We’ve all heard of a gender pay gap, but is there a gender property gap when it comes to mortgage affordability on the average home?

Online estate agent eMoov.co.uk has highlighted the gap in mortgage affordability between men and women, based on the gap in their average salaries.

The deficit between the average salary for men and women, plus the ever-increasing cost of homeownership are two widely debated topics. So what happens when you combine the two?

eMoov has analysed the latest Office for National Statistics (ONS) data for the average wage over a ten-year period (2006-16) for both men and women, and then looked at their mortgage affordability, at 4.5 times that wage. The agent then highlighted the gap in purchase power between the two, showing mortgage affordability as a percentage of the average house price at the time.

Is there a Gender Property Gap when it comes to Mortgage Affordability?

The last ten years

Over the past ten years, typical mortgage affordability of male homebuyers has been 72% of the average house price – 15% more than for female homebuyers (57%). This deficit remained around this level until 2013. It peaked at 17% in 2009, with the make salary allowing 79% mortgage affordability on the average house price, to just 62% for women, with the higher threshold of affordability largely due to the market crash.

Since, the gap has started to close and today sits at 12%. But, with house prices again finding their way back to pre-crash peaks, mortgage affordability for the average salary has dropped to 65% for men and 53% for women.

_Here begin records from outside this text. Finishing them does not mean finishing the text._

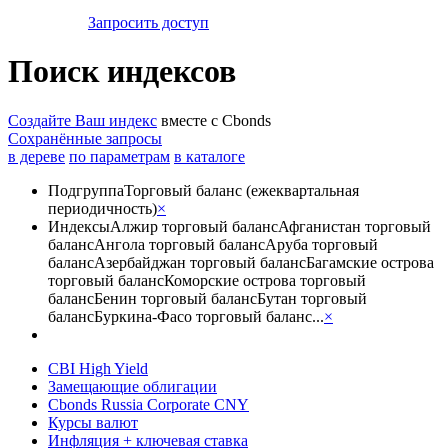
Запросить доступ
Поиск индексов
Создайте Ваш индекс
вместе с Cbonds
Сохранённые запросы
в дереве
по параметрам
в каталоге
Подгруппа
Торговый баланс (ежеквартальная
периодичность)
×
Индексы
Алжир торговый баланс
Афганистан торговый
баланс
Ангола торговый баланс
Аруба торговый
баланс
Азербайджан торговый баланс
Багамские острова
торговый баланс
Коморские острова торговый
баланс
Бенин торговый баланс
Бутан торговый
баланс
Буркина-Фасо торговый баланс
...
×
CBI High Yield
Замещающие облигации
Cbonds Russia Corporate CNY
Курсы валют
Инфляция + ключевая ставка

Despite this gap, the high cost of UK homeownership means that, since 2006, both average wages have lagged behind house prices where mortgage affordability is concerned.

By property type

The 2009 slump in house prices saw the highest mortgage affordability as a proportion of the average property value, with men tipping 52% for a detached property, 83% for a semi-detached home, 97% for a terraced house and 91% for a flat. In contrast, female mortgage affordability only hit 41% for a detached house, 65% for a semi, 76% for a terraced home and 71% for a flat.

Today, that has fallen again, with men sitting at 43% of the average value of a detached home, 69% of a semi, 80% of a terrace and 72% of a flat. For women, this drops to 35% of a detached house, 56% of a semi, 65% of a terrace and 58% of a flat.

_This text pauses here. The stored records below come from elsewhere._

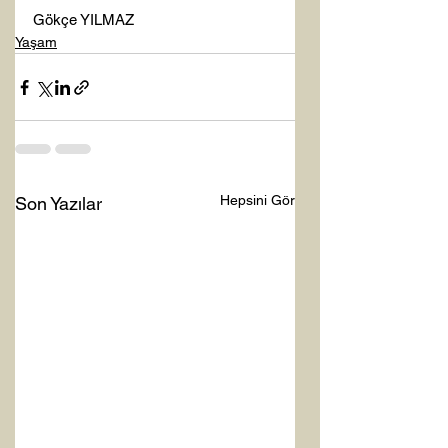
Gökçe YILMAZ
Yaşam
Hepsini Gör
Son Yazılar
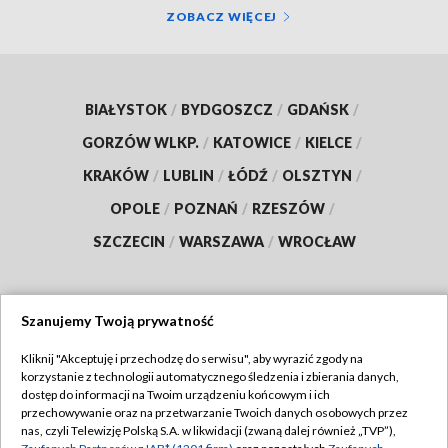
ZOBACZ WIĘCEJ
BIAŁYSTOK
/
BYDGOSZCZ
/
GDAŃSK
/
GORZÓW WLKP.
/
KATOWICE
/
KIELCE
/
KRAKÓW
/
LUBLIN
/
ŁÓDŹ
/
OLSZTYN
/
OPOLE
/
POZNAŃ
/
RZESZÓW
/
SZCZECIN
/
WARSZAWA
/
WROCŁAW
Szanujemy Twoją prywatność
Dołącz do nas:
Kliknij "Akceptuję i przechodzę do serwisu", aby wyrazić zgody na
korzystanie z technologii automatycznego śledzenia i zbierania danych,
TVP
dostęp do informacji na Twoim urządzeniu końcowym i ich
Abonament TVP
przechowywanie oraz na przetwarzanie Twoich danych osobowych przez
Regulamin TVP
nas, czyli Telewizję Polską S.A. w likwidacji (zwaną dalej również „TVP”),
Emisja w TVP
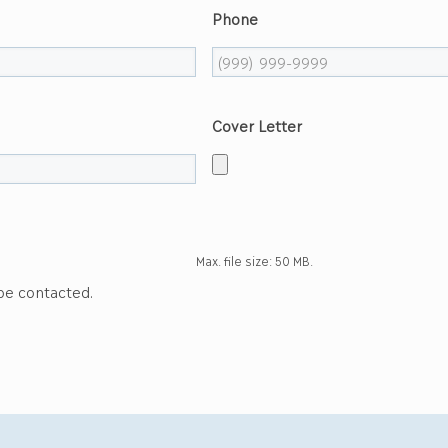
Phone
Cover Letter
Max. file size: 50 MB.
 be contacted.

The Founder and CEO of eMoov, Russell Quirk, comments on the findings: “It’s a welcome sight that the gap in salary between men and women, and in turn mortgage affordability, has started to close over the last few years, but a gap remains none the less. Homeownership provides enough hurdles for the current generation of first and second time buyers as it is, without gender having to play a role.

“The only saving grace is that many are in the position to buy with their partner and so the combined mortgage affordability of both is enough to see them onto that first rung of the ladder.”

He adds: “While the increasing growth in property values due to a severe lack of supply is an issue, the second side to it is the lack of growth in the average wage. If this was addressed, it would at least go some way in bridging the gap for those struggling to buy at present.”